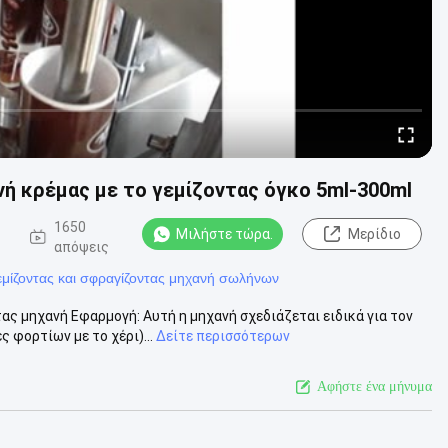
ή κρέμας με το γεμίζοντας όγκο 5ml-300ml
1650
Μιλήστε τώρα.
Μερίδιο
απόψεις
εμίζοντας και σφραγίζοντας μηχανή σωλήνων
 μηχανή Εφαρμογή: Αυτή η μηχανή σχεδιάζεται ειδικά για τον
 φορτίων με το χέρι)...
Δείτε περισσότερων
Αφήστε ένα μήνυμα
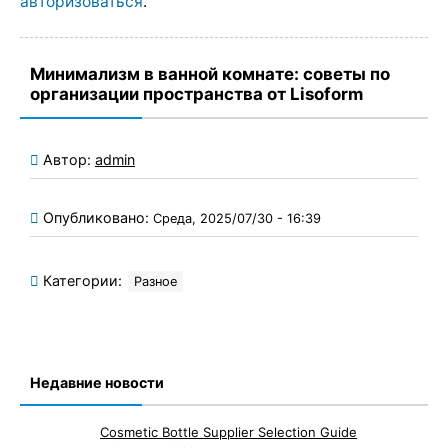
авторизоваться
.
Минимализм в ванной комнате: советы по
организации пространства от Lisoform
Автор:
admin
Опубликовано:
Среда, 2025/07/30 - 16:39
Категории:
Разное
Недавние новости
Cosmetic Bottle Supplier Selection Guide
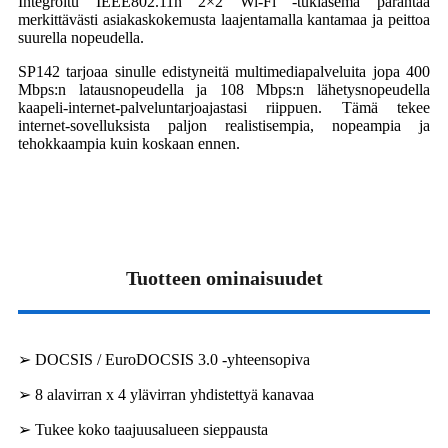
Integroitu IEEE802.11n 2×2 Wi-Fi -tukiasema parantaa
merkittävästi asiakaskokemusta laajentamalla kantamaa ja peittoa
suurella nopeudella.
SP142 tarjoaa sinulle edistyneitä multimediapalveluita jopa 400
Mbps:n latausnopeudella ja 108 Mbps:n lähetysnopeudella
kaapeli-internet-palveluntarjoajastasi riippuen. Tämä tekee
internet-sovelluksista paljon realistisempia, nopeampia ja
tehokkaampia kuin koskaan ennen.
Tuotteen ominaisuudet
➢ DOCSIS / EuroDOCSIS 3.0 -yhteensopiva
➢ 8 alavirran x 4 ylävirran yhdistettyä kanavaa
➢ Tukee koko taajuusalueen sieppausta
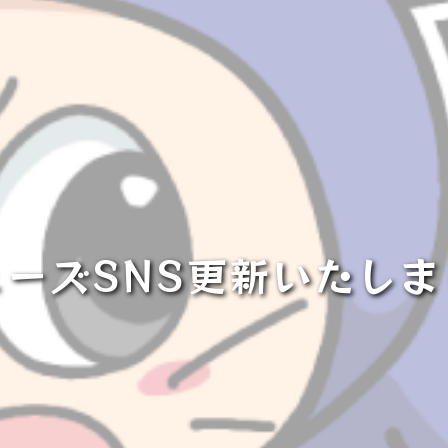
ューズSNS更新いたしま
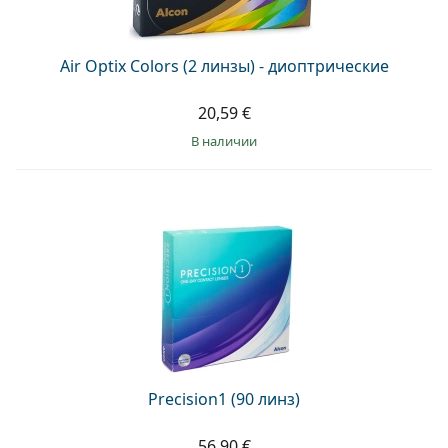
Air Optix Colors (2 линзы) - диоптрические
20,59 €
в наличии
Precision1 (90 линз)
56,90 €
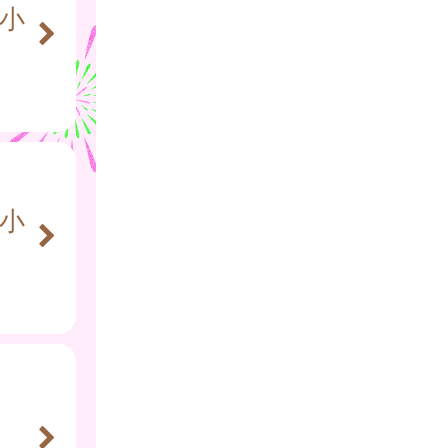
四小
五小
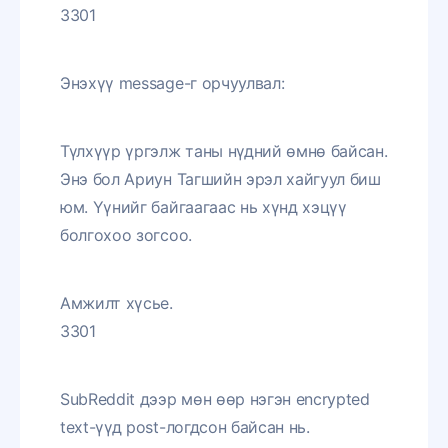
3301
Энэхүү message-г орчуулвал:
Түлхүүр үргэлж таны нүдний өмнө байсан.
Энэ бол Ариун Тагшийн эрэл хайгуул биш
юм. Үүнийг байгаагаас нь хүнд хэцүү
болгохоо зогсоо.
Амжилт хүсье.
3301
SubReddit дээр мөн өөр нэгэн encrypted
text-үүд post-логдсон байсан нь.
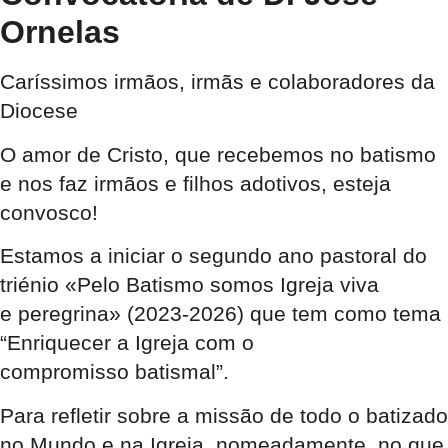
Ornelas
Caríssimos irmãos, irmãs e colaboradores da
Diocese
O amor de Cristo, que recebemos no batismo
e nos faz irmãos e filhos adotivos, esteja
convosco!
Estamos a iniciar o segundo ano pastoral do
triénio «Pelo Batismo somos Igreja viva
e peregrina» (2023-2026) que tem como tema
“Enriquecer a Igreja com o
compromisso batismal”.
Para refletir sobre a missão de todo o batizado
no Mundo e na Igreja, nomeadamente, no que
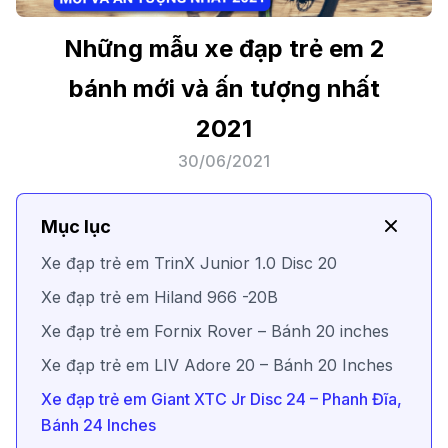
Những mẫu xe đạp trẻ em 2
bánh mới và ấn tượng nhất
2021
30/06/2021
Mục lục
Xe đạp trẻ em TrinX Junior 1.0 Disc 20
Xe đạp trẻ em Hiland 966 -20B
Xe đạp trẻ em Fornix Rover – Bánh 20 inches
Xe đạp trẻ em LIV Adore 20 – Bánh 20 Inches
Xe đạp trẻ em Giant XTC Jr Disc 24 – Phanh Đĩa,
Bánh 24 Inches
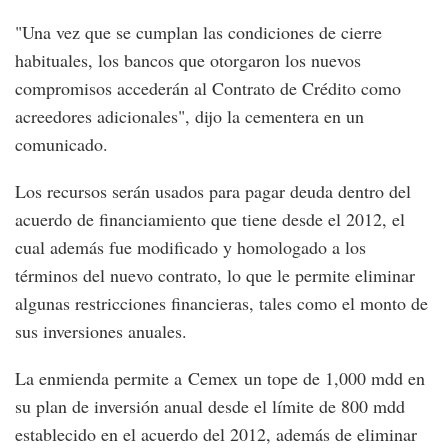
"Una vez que se cumplan las condiciones de cierre
habituales, los bancos que otorgaron los nuevos
compromisos accederán al Contrato de Crédito como
acreedores adicionales", dijo la cementera en un
comunicado.
Los recursos serán usados para pagar deuda dentro del
acuerdo de financiamiento que tiene desde el 2012, el
cual además fue modificado y homologado a los
términos del nuevo contrato, lo que le permite eliminar
algunas restricciones financieras, tales como el monto de
sus inversiones anuales.
La enmienda permite a Cemex un tope de 1,000 mdd en
su plan de inversión anual desde el límite de 800 mdd
establecido en el acuerdo del 2012, además de eliminar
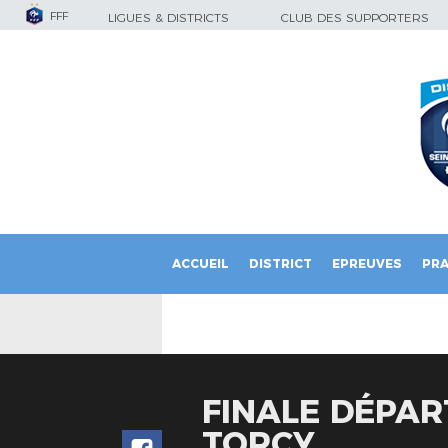
FFF
LIGUES & DISTRICTS
CLUB DES SUPPORTERS
ACCUEIL
DISTRICT
EPREUVES
PRA
FINALE DÉPAR
TORCY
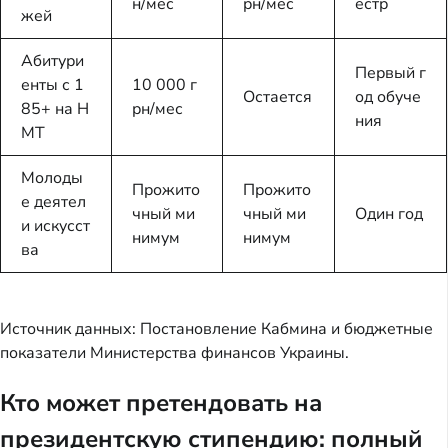
н/мес
рн/мес
естр
жей
Абитури
Первый г
енты с 1
10 000 г
Остается
од обуче
85+ на Н
рн/мес
ния
МТ
Молоды
Прожито
Прожито
е деятел
чный ми
чный ми
Один год
и искусст
нимум
нимум
ва
Источник данных: Постановление Кабмина и бюджетные
показатели Министерства финансов Украины.
Кто может претендовать на
президентскую стипендию: полный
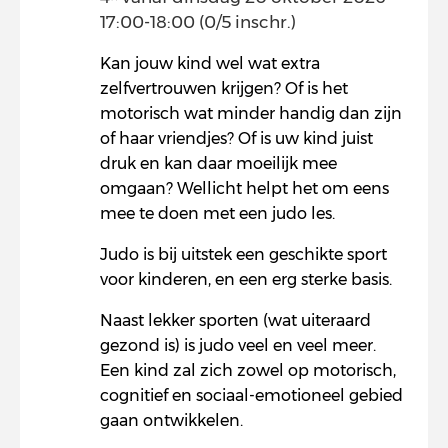
17:00-18:00 (0/5 inschr.)
Kan jouw kind wel wat extra
zelfvertrouwen krijgen? Of is het
motorisch wat minder handig dan zijn
of haar vriendjes? Of is uw kind juist
druk en kan daar moeilijk mee
omgaan? Wellicht helpt het om eens
mee te doen met een judo les.
Judo is bij uitstek een geschikte sport
voor kinderen, en een erg sterke basis.
Naast lekker sporten (wat uiteraard
gezond is) is judo veel en veel meer.
Een kind zal zich zowel op motorisch,
cognitief en sociaal-emotioneel gebied
gaan ontwikkelen.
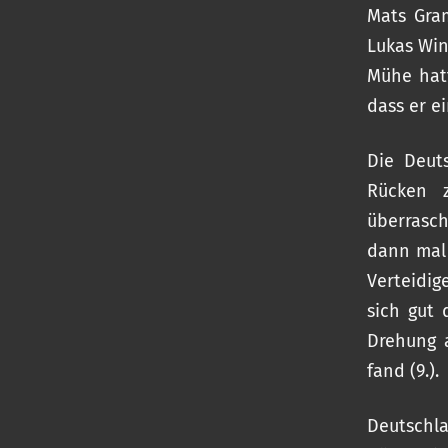
Mats Gram
Lukas Win
Mühe hatt
dass er e
Die Deut
Rücken 
überrasch
dann mal 
Verteidi
sich gut 
Drehung a
fand (9.).
Deutschl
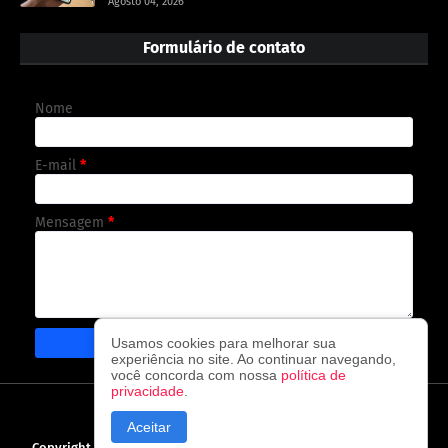
Agosto 04, 2026
Formulário de contato
Nome
E-mail
*
Mensagem
*
Usamos cookies para melhorar sua
experiência no site. Ao continuar navegando,
você concorda com nossa
política de
privacidade
.
CAPA
CONTATO
POLÍTICA DE PRIVACIDADE
Aceitar
Copyright ©
2026
O observador - A cada visita uma nova notícia!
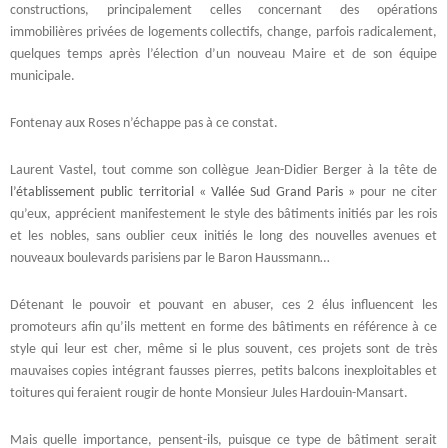
constructions, principalement celles concernant des opérations
immobilières privées de logements collectifs, change, parfois radicalement,
quelques temps après l’élection d’un nouveau Maire et de son équipe
municipale.
Fontenay aux Roses n’échappe pas à ce constat.
Laurent Vastel, tout comme son collègue Jean-Didier Berger à la tête de
l’établissement public territorial « Vallée Sud Grand Paris »
pour ne citer
qu’eux, apprécient manifestement le style des bâtiments initiés par les rois
et les nobles, sans oublier ceux initiés le long des nouvelles avenues et
nouveaux boulevards parisiens par le Baron Haussmann…
Détenant le pouvoir et pouvant en abuser, ces 2 élus influencent les
promoteurs afin qu’ils mettent en forme des bâtiments en référence à ce
style qui leur est cher, même si le plus souvent, ces projets sont de très
mauvaises copies intégrant fausses pierres, petits balcons inexploitables et
toitures qui feraient rougir de honte Monsieur Jules Hardouin-Mansart.
Mais quelle importance, pensent-ils, puisque ce type de bâtiment serait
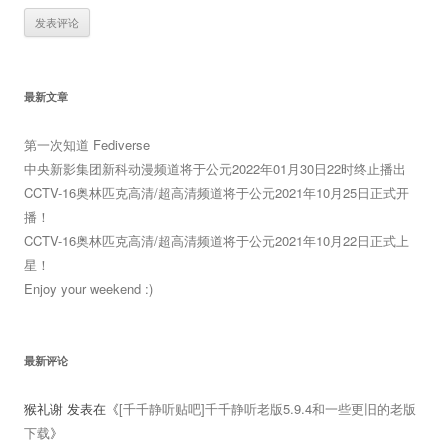
最新文章
第一次知道 Fediverse
中央新影集团新科动漫频道将于公元2022年01月30日22时终止播出
CCTV-16奥林匹克高清/超高清频道将于公元2021年10月25日正式开
播！
CCTV-16奥林匹克高清/超高清频道将于公元2021年10月22日正式上
星！
Enjoy your weekend :)
最新评论
猴礼谢
发表在《
[千千静听贴吧]千千静听老版5.9.4和一些更旧的老版
下载
》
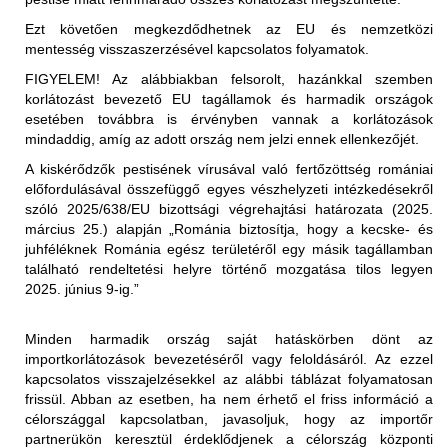
a nem hőkezelt vörös hús és az abból készült termékek
Ezt követően megkezdődhetnek az EU és nemzetközi
(juh- és kecskehús) behozatala a nem fertőzött
mentesség visszaszerzésével kapcsolatos folyamatok.
területekről (az első közigazgatási egység "vármegye"
FIGYELEM!
Az alábbiakban felsorolt, hazánkkal szemben
szerint) megengedett, feltéve, hogy az exportáló ország
korlátozást bevezető EU tagállamok és harmadik országok
illetékes hatóságai állategészségügyi bizonyítványban
esetében továbbra is érvényben vannak a korlátozások
igazolják az alábbiakat:
Korlátozott terület:
mindaddig, amíg az adott ország nem jelzi ennek ellenkezőjét.
Magyarország teljes területe (2025.01.29-én érkezett
"Az élő állatok, amelyekből a hús származik, az
A kiskérődzők pestisének vírusával való fertőzöttség romániai
értesítés alapján)
Állategészségügyi Világszervezet (WOAH) által
előfordulásával összefüggő egyes vészhelyzeti intézkedésekről
elismert PPR-mentes övezetből származnak,".
szóló 2025/638/EU bizottsági végrehajtási határozata (2025.
Korlátozott állat/ termék:
március 25.) alapján „Románia biztosítja, hogy a kecske- és
2025.01.29-től kezdődően:
vagy
juhféléknek Románia egész területéről egy másik tagállamban
található rendeltetési helyre történő mozgatása tilos legyen
Az Egyesült Királyság ideiglenes korlátozásokat
"Az élő állatok, amelyekből a hús származik, a
2025. június 9-ig.”
vezetett be Magyarország teljes területéről Nagy-
levágást megelőző 24 órán belül nem mutatták a PPR
Britanniába (Anglia, Wales, Skócia területére) történő
klinikai tüneteit."
behozatalára. A korlátozás kiterjed:
Minden harmadik ország saját hatáskörben dönt az
- élő juh- és kecskék
importkorlátozások bevezetéséről vagy feloldásáról. Az ezzel
a nem hőkezelt (juh- és kecske)tej és az abból készült
- juhok és kecskék szaporítóanyagai (sperma,
kapcsolatos visszajelzésekkel az alábbi táblázat folyamatosan
termékek behozatala a nem fertőzött területekről (az első
embriók, petesejtek)
frissül. Abban az esetben, ha nem érhető el friss információ a
közigazgatási egység "vármegye" szerint) megengedett,
- juh- és kecsketej és nyers tejtermékek
Korlátozott terület:
célországgal kapcsolatban, javasoljuk, hogy az importőr
feltéve, hogy az exportáló ország illetékes hatóságai
- juh és kecske termékek személyes, utasforgalmi
partnerükön keresztül érdeklődjenek a célország központi
Magyarország teljes területe (2025.01.29-én érkezett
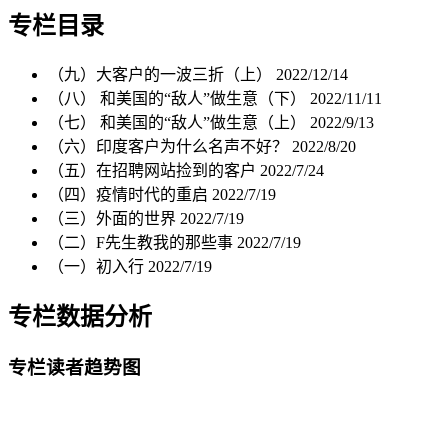
专栏目录
（九）大客户的一波三折（上）
2022/12/14
（八） 和美国的“敌人”做生意（下）
2022/11/11
（七） 和美国的“敌人”做生意（上）
2022/9/13
（六）印度客户为什么名声不好？
2022/8/20
（五）在招聘网站捡到的客户
2022/7/24
（四）疫情时代的重启
2022/7/19
（三）外面的世界
2022/7/19
（二）F先生教我的那些事
2022/7/19
（一）初入行
2022/7/19
专栏数据分析
专栏读者趋势图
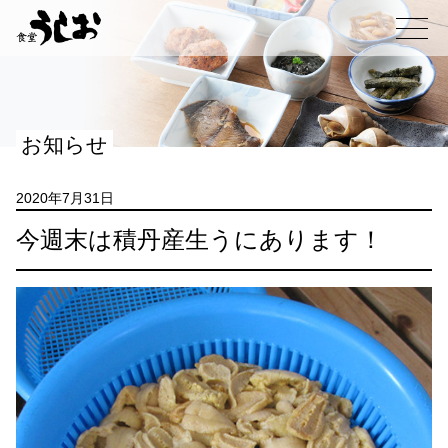
コ
ン
メニュー
テ
ン
ツ
へ
お知らせ
ス
キ
ッ
2020年7月31日
プ
今週末は積丹産生うにあります！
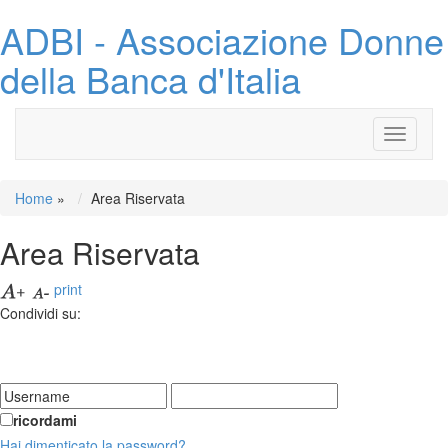
ADBI - Associazione Donne
della Banca d'Italia
Toggle
navigati
Home
»
Area Riservata
Area Riservata
print
Condividi su:
ricordami
Hai dimenticato la password?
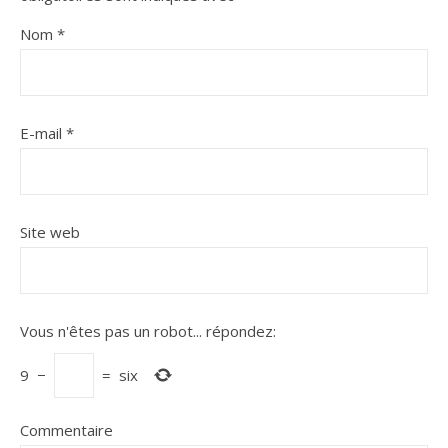
Nom
*
E-mail
*
Site web
Vous n'êtes pas un robot...
répondez:
9
−
=
six
Commentaire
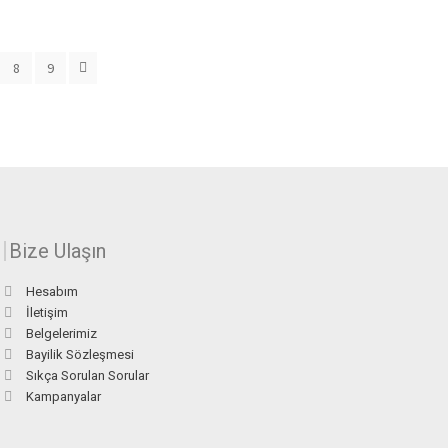
8
9
Bize Ulaşın
Hesabım
İletişim
Belgelerimiz
Bayilik Sözleşmesi
Sıkça Sorulan Sorular
Kampanyalar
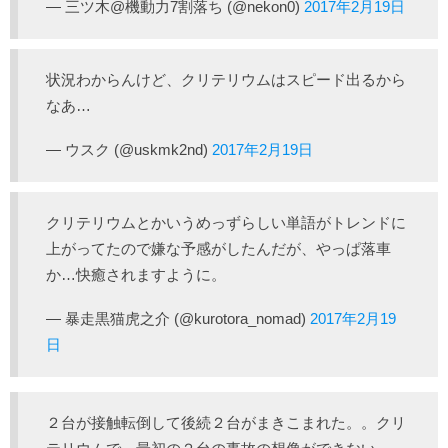
— 三ツ木@機動力7割落ち (@nekon0)
2017年2月19日
状況わからんけど、クリテリウムはスピード出るから
なあ…
— ウスク (@uskmk2nd)
2017年2月19日
クリテリウムとかいうめっずらしい単語がトレンドに
上がってたので嫌な予感がしたんだが、やっぱ落車
か…快癒されますように。
— 暴走黒猫虎之介 (@kurotora_nomad)
2017年2月19
日
２台が接触転倒して後続２台がまきこまれた。。クリ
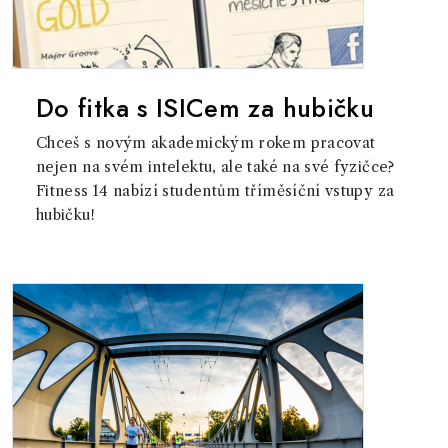
Do fitka s ISICem za hubičku
Chceš s novým akademickým rokem pracovat
nejen na svém intelektu, ale také na své fyzičce?
Fitness 14 nabízí studentům tříměsíční vstupy za
hubičku!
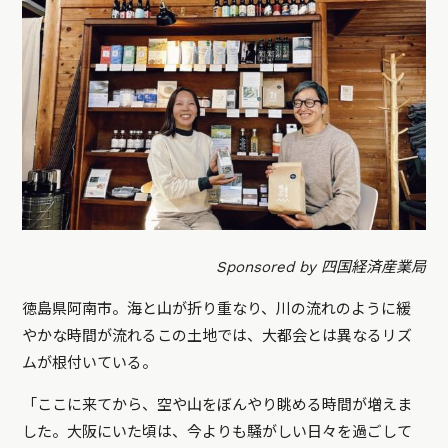
Sponsored by 四国経済産業局
徳島県阿南市。海と山が折り重なり、川の流れのように緩
やかな時間が流れるこの土地では、大都会とは異なるリズ
ムが根付いている。
「ここに来てから、空や山をぼんやり眺める時間が増えま
した。大阪にいた頃は、今よりも騒がしい日々を過ごして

▶ Task brief:
Go through the records and gather the lines that hold "abból".

▶ Answer section:
a nem hőkezelt vörös hús és az abból készült termékek
a nem hőkezelt (juh- és kecske)tej és az abból készült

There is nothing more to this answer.